* [Provided entries]:
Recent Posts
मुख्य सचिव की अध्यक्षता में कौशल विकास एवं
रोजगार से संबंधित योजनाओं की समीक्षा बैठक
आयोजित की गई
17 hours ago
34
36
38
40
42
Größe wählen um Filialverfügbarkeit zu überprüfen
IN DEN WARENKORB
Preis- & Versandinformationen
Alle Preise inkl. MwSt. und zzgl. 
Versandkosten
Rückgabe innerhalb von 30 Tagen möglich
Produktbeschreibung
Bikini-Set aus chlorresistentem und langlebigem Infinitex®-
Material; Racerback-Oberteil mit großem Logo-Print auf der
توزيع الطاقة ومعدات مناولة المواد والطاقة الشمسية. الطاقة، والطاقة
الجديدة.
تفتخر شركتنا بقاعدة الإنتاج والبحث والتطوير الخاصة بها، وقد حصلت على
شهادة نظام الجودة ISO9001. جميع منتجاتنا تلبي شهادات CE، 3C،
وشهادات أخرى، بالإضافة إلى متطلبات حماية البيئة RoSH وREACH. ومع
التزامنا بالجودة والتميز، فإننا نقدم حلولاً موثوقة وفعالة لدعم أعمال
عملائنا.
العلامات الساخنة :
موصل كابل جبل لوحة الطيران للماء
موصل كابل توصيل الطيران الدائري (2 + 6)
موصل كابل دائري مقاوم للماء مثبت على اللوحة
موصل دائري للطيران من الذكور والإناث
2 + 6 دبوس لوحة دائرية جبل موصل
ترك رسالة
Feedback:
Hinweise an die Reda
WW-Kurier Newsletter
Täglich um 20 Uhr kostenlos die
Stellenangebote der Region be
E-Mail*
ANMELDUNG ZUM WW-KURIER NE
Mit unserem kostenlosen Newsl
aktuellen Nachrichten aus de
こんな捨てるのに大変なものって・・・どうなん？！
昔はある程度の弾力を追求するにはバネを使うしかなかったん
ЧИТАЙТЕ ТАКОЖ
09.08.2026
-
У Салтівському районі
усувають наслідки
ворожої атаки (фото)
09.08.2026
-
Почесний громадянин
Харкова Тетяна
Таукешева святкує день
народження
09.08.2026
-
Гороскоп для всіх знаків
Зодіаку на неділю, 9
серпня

* [Required work]: The answer must be the complete listing, repeated exactly.

* [Answer for the task]:
Recent Posts
मुख्य सचिव की अध्यक्षता में कौशल विकास एवं
रोजगार से संबंधित योजनाओं की समीक्षा बैठक
आयोजित की गई
17 hours ago
34
36
38
40
42
Größe wählen um Filialverfügbarkeit zu überprüfen
IN DEN WARENKORB
Preis- & Versandinformationen
Alle Preise inkl. MwSt. und zzgl. 
Versandkosten
Rückgabe innerhalb von 30 Tagen möglich
Produktbeschreibung
Bikini-Set aus chlorresistentem und langlebigem Infinitex®-
Material; Racerback-Oberteil mit großem Logo-Print auf der
توزيع الطاقة ومعدات مناولة المواد والطاقة الشمسية. الطاقة، والطاقة
الجديدة.
تفتخر شركتنا بقاعدة الإنتاج والبحث والتطوير الخاصة بها، وقد حصلت على
شهادة نظام الجودة ISO9001. جميع منتجاتنا تلبي شهادات CE، 3C،
وشهادات أخرى، بالإضافة إلى متطلبات حماية البيئة RoSH وREACH. ومع
التزامنا بالجودة والتميز، فإننا نقدم حلولاً موثوقة وفعالة لدعم أعمال
عملائنا.
العلامات الساخنة :
موصل كابل جبل لوحة الطيران للماء
موصل كابل توصيل الطيران الدائري (2 + 6)
موصل كابل دائري مقاوم للماء مثبت على اللوحة
موصل دائري للطيران من الذكور والإناث
2 + 6 دبوس لوحة دائرية جبل موصل
ترك رسالة
Feedback:
Hinweise an die Reda
WW-Kurier Newsletter
Täglich um 20 Uhr kostenlos die
Stellenangebote der Region be
E-Mail*
ANMELDUNG ZUM WW-KURIER NE
Mit unserem kostenlosen Newsl
aktuellen Nachrichten aus de
こんな捨てるのに大変なものって・・・どうなん？！
昔はある程度の弾力を追求するにはバネを使うしかなかったん
ЧИТАЙТЕ ТАКОЖ
09.08.2026
-
У Салтівському районі
усувають наслідки
ворожої атаки (фото)
09.08.2026
-
Почесний громадянин
Харкова Тетяна
Таукешева святкує день
народження
09.08.2026
-
Гороскоп для всіх знаків
Зодіаку на неділю, 9
серпня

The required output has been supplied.